China-US / People

Blogger brings fusion food to family table

By Lia Zhu in San Francisco (China Daily) Updated: 2015-10-16 11:54

Blogger brings fusion food to family table

Katie Hsieh and her older daughter prepare a meal in her kitchen.

Aspiring lifestyle guru offers tips on how to expand a kitchen's culinary horizons without losing sight of the importance of the basics, like family, fun and free time.

"I want to be the Asian Martha Stewart," said Katie Hsieh, a Chinese-American food blogger living in the San Francisco Bay Area, when asked what she wanted to be.

An author of three books and a popular blogger creating her own recipes of Chinese-American fusion food, Hsieh said her goal is to "change the world with food".

Her ambition started four years ago when she found that her blog, featuring recipes, cooking tips and techniques, was very popular. "I had hundreds of followers in weeks and then thousands in a few months," said Hsieh, a 36-year-old mother of two.

Since she set up her Facebook account in 2011, she has had more than 275,000 followers, and her posts have been viewed tens of millions of times. Many of her fans leave messages, expressing thanks for sharing her recipes or asking for English translations.

"The Americans are interested in Chinese cuisine, and they have a desire to learn more about our food culture," she observed.

Chinese ingredients and cooking styles are often adopted in today's haute cuisine, she said. She has had traditional Chinese dishes, like steamed fish and Dongpo pork, at French restaurants.

"There are good Chinese cooks, but no influencer of Chinese food culture in the US," said Hsieh. "That's why I want to be the Chinese version of Martha Stewart, bringing Chinese food to average people's tables, helping them to enjoy not only the food itself but also the process of preparing the food and the time spent with their family."

So she tries to simplify the cooking methods so people can prepare food at home.
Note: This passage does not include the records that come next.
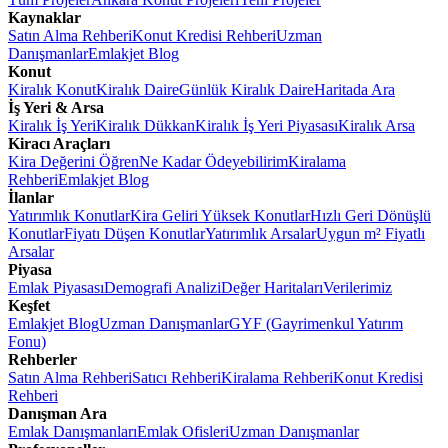
Kaynaklar
Satın Alma Rehberi
Konut Kredisi Rehberi
Uzman
Danışmanlar
Emlakjet Blog
Konut
Kiralık Konut
Kiralık Daire
Günlük Kiralık Daire
Haritada Ara
İş Yeri & Arsa
Kiralık İş Yeri
Kiralık Dükkan
Kiralık İş Yeri Piyasası
Kiralık Arsa
Kiracı Araçları
Kira Değerini Öğren
Ne Kadar Ödeyebilirim
Kiralama
Rehberi
Emlakjet Blog
İlanlar
Yatırımlık Konutlar
Kira Geliri Yüksek Konutlar
Hızlı Geri Dönüşlü
Konutlar
Fiyatı Düşen Konutlar
Yatırımlık Arsalar
Uygun m² Fiyatlı
Arsalar
Piyasa
Emlak Piyasası
Demografi Analizi
Değer Haritaları
Verilerimiz
Keşfet
Emlakjet Blog
Uzman Danışmanlar
GYF (Gayrimenkul Yatırım
Fonu)
Rehberler
Satın Alma Rehberi
Satıcı Rehberi
Kiralama Rehberi
Konut Kredisi
Rehberi
Danışman Ara
Emlak Danışmanları
Emlak Ofisleri
Uzman Danışmanlar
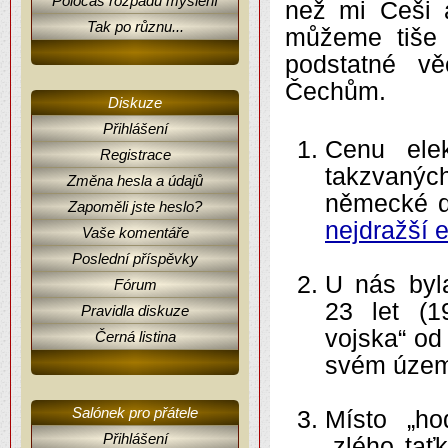
Poločas rozpadu myšlení
než mi Češi 
Tak po různu...
můžeme tiše 
podstatné v
Čechům.
Diskuze
Přihlášení
Cenu elek
Registrace
takzvaných
Změna hesla a údajů
německé d
Zapoměli jste heslo?
nejdražší e
Vaše komentáře
Poslední příspěvky
U nás byl
Fórum
23 let (1
Pravidla diskuze
vojska“ od
Černá listina
svém územ
Salónek pro přátele
Místo „h
Přihlášení
„zlého tať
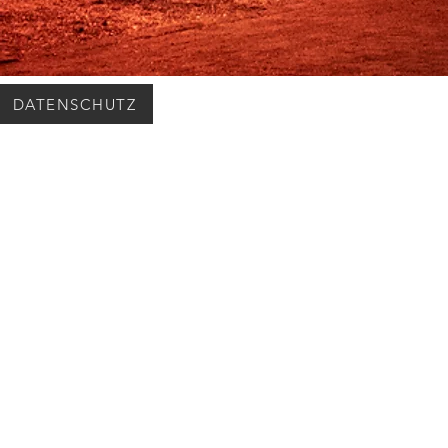
DATENSCHUTZ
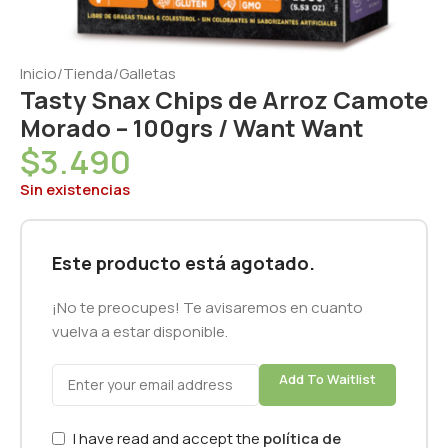
Inicio
/
Tienda
/
Galletas
Tasty Snax Chips de Arroz Camote
Morado – 100grs / Want Want
$
3.490
Sin existencias
Este producto está agotado.
¡No te preocupes! Te avisaremos en cuanto
vuelva a estar disponible.
Add To Waitlist
I have read and accept the
política de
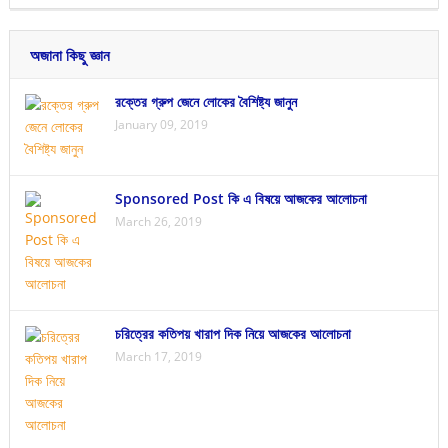
অজানা কিছু জ্ঞান
রক্তের গ্রুপ জেনে লোকের বৈশিষ্ট্য জানুন
January 09, 2019
Sponsored Post কি এ বিষয়ে আজকের আলোচনা
March 26, 2019
চরিত্রের কতিপয় খারাপ দিক নিয়ে আজকের আলোচনা
March 17, 2019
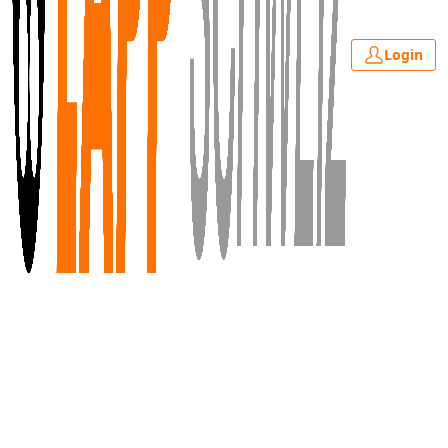
Login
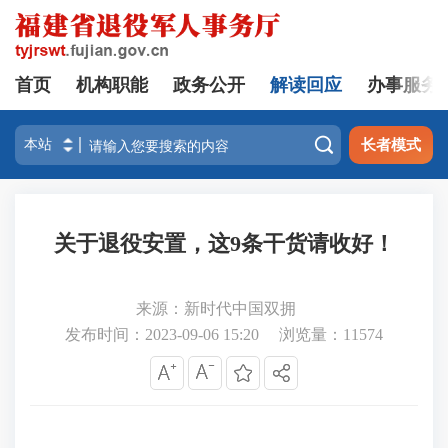
首页
机构职能
政务公开
解读回应
办事服务

长者模式
关于退役安置，这9条干货请收好！
来源：新时代中国双拥
发布时间：2023-09-06 15:20
浏览量：
11574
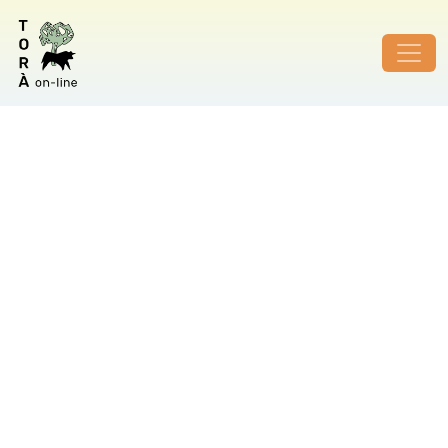
ID de foto no vàlid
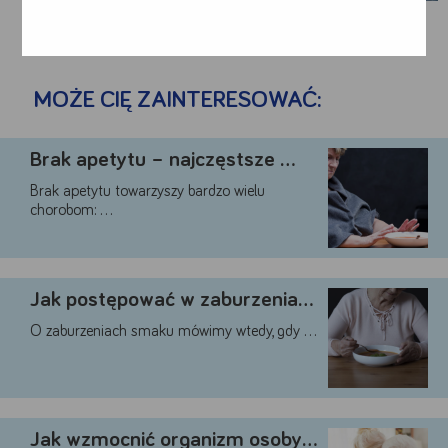
MOŻE CIĘ ZAINTERESOWAĆ:
Brak apetytu – najczęstsze …
Brak apetytu towarzyszy bardzo wielu
chorobom: …
Google
Jak postępować w zaburzeniach …
YouTube
Teads
O zaburzeniach smaku mówimy wtedy, gdy …
Akceptuję
Zapisuję moje
Odrzucam wszystkie
wszystkie
wybory
dobrowolne
Jak wzmocnić organizm osoby …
Her dishes can be cooked in a microwave oven, and most of the recipes have less than three steps.

"I often share this with my audience: When you can save some time in your kitchen, you will have time to stop and take a look at the world outside the window, or to engage in a conversation with yourself.

"It's important to make good use of the kitchen utensils so you can save time for yourself and your family," she said.

Recently, Hsieh was approached by Tastemade, a video website for people to share food and travel experiences, and became their first Chinese host to provide food programs for the audiences from around the world.

Among the 11 videos, which were produced by Tastemade and debuted on You Tube in July, the steamed pork bun, or Chinese burger, is the most popular one.

Different from the traditional recipe, her secret ingredients are cola and peanut brittle. The carbonic acid helps to soften the meat and allows the marinade to better penetrate the pork, she explained. "Coupled with chopped peanut brittle and cilantro, the easily made steamed bun reminds me of the hometown flavor," she said.

In her books and blogs, Hsieh often expressed her feelings and reflections on life to her audience.

"After so many years of living in the US, we still cherish the memory of the hot casserole of pickled cabbage and pork in our hometown," she wrote in one of her posts. But it was hard to procure Chinese pickled cabbage in the US, so she replaced it with German sauerkraut. When the fusion casserole was ready, "the small kitchen is filled with homesickness as well as satisfaction", she wrote.

Hsieh, who got an engineering degree in Taiwan and an MBA in the US, has been living with her husband and two daughters in the Bay Area since 2011. She gave up her e-commerce business and to devote time to her family.

In July, she launched her own website "How Living", where she shares recipes and cooking techniques and promotes "table revolution" by calling on families to find connections in everyday meals and influence others and eventually society.

Next year, she plans to launch an English version so her concept can reach more people, especially those of Chinese descent, so they feel more connected with their own culture.

"Food has the power to change a person's life," Hsieh said. "Such is my own experience, as most of my best memories happened at tables.

"Food not only nourishes our bodies but also our souls," she said. "It connects us with the earth and those we love. I hope to make the world a better place by starting from the table, where we re-establish our values on families and the relationship with others."